Opinion | Behold the Strange Spectacle of Christians Against Empathy
I understand the desire of many Americans not to fund ideological projects that run counter to their values. But Christians are turning on the programs and groups that they helped create. That won’t solve our budget crisis. It won’t end the culture war. It will, however, harm the people Scripture commands us to care for.
There is nothing woke about medicine or food.
Some other things I did
Steve Bannon inspired my Sunday column. When my colleague Ross Douthat interviewed him a couple of weeks ago, Bannon said, “Trump came down in June of 2015, and for 10 years there’s been no real work done to even begin to understand populism, except that the deplorables are an exotic species like at the San Diego Zoo.” This made me laugh. Here’s why:
Ever since Trump began winning Republican primaries in 2016, there has been a desperate effort to understand populism. JD Vance is the vice president in part because of that effort. His book, “Hillbilly Elegy,” which came out shortly after Trump became the presumptive Republican nominee, was a monumental best seller because so many Americans — including liberal Americans — wanted to understand the culture and ideas that brought us Trump.
If you consume political media, you’ve no doubt seen the countless focus groups of Trump voters, and you’re familiar with the man-on-the-street interviews with Trump supporters at Trump rallies. We’ve read books, watched documentaries and listened to podcasts.
And if you live in Trump country, as I do, you’ll find that Trump voters are very eager to explain themselves. This is not a quiet movement. They don’t exactly hide their interests and passions.
On Monday, we published my audio interview with Judge Jeffrey Sutton, the chief judge of the U.S. Court of Appeals for the Sixth Circuit. I wanted to ask him to define originalism, the philosophy that guides a majority of the court. I also asked him to describe the court’s power to enforce its judgments:
French: Let’s talk about how judicial decisions are enforced. What are the tools at your disposal to enforce a decision? In my life, in my litigation career, I never really thought that through because once we got a decision from the court, everybody just did it. But what are the enforceability tools that reside with the judiciary? Do you have any real substantial tools?
Sutton: Well, not really. We famously do not have the power of the Treasury. We don’t have the power of the sword. We don’t have the military to enforce our decisions. We issue judgments, and those judgments are enforceable. We have U.S. marshals. So, for example, if someone is convicted of a crime, there’s a U.S. marshal to enforce the judgment.
But when you think about the court invalidating a state law, that’s a little trickier. All we can do is issue the judgment. And in fact, let’s just say it’s a provision in a state statute. We say it’s unconstitutional — it’s still there. There’s no power of erasure. We don’t take it off the books. It’s still sitting there. The question is whether someone relies on it.
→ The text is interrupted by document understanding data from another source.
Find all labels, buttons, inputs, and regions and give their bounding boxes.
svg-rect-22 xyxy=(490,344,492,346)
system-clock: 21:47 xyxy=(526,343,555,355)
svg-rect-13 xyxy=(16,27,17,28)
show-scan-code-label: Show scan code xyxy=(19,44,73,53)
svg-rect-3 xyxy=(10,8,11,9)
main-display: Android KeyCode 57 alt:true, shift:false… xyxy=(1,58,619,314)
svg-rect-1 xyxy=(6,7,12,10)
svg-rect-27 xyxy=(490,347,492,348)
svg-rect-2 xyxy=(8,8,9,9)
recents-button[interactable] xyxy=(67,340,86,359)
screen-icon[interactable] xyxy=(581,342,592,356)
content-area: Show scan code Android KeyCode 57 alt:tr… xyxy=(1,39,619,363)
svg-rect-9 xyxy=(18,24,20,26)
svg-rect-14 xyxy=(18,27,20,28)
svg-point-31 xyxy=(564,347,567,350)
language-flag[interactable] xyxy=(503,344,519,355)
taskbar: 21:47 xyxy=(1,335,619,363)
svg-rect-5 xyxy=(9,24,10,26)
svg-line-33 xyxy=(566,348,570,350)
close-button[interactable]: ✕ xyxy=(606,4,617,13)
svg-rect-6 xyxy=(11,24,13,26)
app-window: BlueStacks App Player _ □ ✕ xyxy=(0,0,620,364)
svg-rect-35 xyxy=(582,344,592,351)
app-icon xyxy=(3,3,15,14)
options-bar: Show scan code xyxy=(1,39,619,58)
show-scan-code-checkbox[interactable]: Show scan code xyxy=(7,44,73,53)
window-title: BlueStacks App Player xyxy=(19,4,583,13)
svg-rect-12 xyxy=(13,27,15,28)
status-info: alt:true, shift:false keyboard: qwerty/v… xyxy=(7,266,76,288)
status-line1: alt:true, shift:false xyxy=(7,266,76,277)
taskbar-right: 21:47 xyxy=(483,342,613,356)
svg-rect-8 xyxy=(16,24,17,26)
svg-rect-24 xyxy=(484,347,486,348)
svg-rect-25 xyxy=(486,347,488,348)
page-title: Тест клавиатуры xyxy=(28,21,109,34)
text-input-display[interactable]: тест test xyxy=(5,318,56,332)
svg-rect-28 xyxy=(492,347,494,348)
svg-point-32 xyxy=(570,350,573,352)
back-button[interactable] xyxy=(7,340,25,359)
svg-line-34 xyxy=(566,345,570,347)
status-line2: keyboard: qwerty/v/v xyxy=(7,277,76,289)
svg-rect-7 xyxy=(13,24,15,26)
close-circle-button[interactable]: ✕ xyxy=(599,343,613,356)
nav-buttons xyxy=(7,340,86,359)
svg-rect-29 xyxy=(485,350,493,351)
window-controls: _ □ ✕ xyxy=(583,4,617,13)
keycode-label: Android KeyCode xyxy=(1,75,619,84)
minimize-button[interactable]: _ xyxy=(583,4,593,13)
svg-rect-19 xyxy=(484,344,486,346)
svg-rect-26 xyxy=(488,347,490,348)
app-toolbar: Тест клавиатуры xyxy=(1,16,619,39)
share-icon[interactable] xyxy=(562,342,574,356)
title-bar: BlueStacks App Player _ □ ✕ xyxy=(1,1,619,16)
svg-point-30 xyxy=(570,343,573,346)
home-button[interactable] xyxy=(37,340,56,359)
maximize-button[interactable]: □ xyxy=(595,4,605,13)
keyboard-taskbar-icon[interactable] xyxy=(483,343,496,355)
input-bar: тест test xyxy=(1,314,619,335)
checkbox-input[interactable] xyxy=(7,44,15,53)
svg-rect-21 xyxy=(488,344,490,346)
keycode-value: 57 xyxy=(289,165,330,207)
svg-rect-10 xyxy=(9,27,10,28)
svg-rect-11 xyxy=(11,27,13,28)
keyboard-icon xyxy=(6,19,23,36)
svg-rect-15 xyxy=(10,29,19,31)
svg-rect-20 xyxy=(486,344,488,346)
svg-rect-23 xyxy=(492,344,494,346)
I think the reason, at least historically, in the last 100 years people have relied on those things are twofold. One is trust and faith in the courts, which, of course, is really important. But the other is the self-interest problem that if you’re a government that refuses to follow a judgment, you’re going to get a lot of lawsuits.
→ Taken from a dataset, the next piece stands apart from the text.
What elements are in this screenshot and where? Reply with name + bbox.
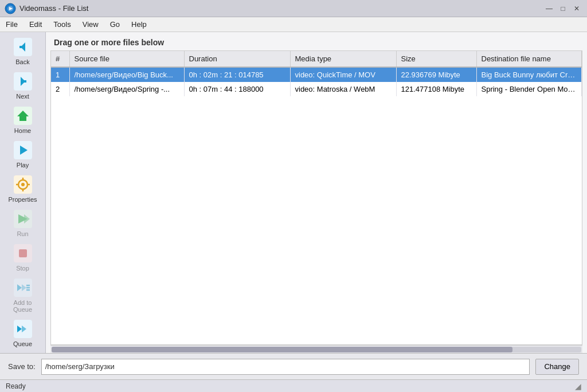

You’re going to have to pay attorneys’ fees for all of those lawsuits. That gets very expensive very quickly. And then you might be sanctioned, which — contempt can mean going to jail if you’re an officer of a government, or sanction could be monetary.
So I think those are the reasons. But you’re right. And as a matter of American history, there have been times where individuals and even governments and president of the United States, in one case, are not willing to follow U.S. Supreme Court decisions. So it’s not something we want to have happen again.
Finally, I joined my friends and colleagues on “Matter of Opinion” to try to answer the question: Where is the resistance? I expressed optimism that the courts would remain independent, and as the injunctions against Trump’s actions accumulate, I remain optimistic:
But as a general matter, it’s just an empirical fact that the Supreme Court has rejected Trump and MAGA arguments just again and again and again. Even Democrats arguing in front of majority-Republican-nominated courts have done better than Trump did.
So I do think there is absolutely reason to think that the courts will uphold the basic constitutional structure. And in fact, there’s even more reason now to think so. Because some of the decisions that a lot of my friends to my left really don’t like, like the OSHA vaccine case or Loper Bright, which overruled the Chevron doctrine, actually had the effect of really restricting executive autonomy.
And so right now, we’re going into — Trump is exerting the most executive autonomy we’ve seen in the modern era. At the same time, as a matter of constitutional doctrine, our presidents have less executive autonomy, as a matter of law, than any time in the modern era. So we have a collision here.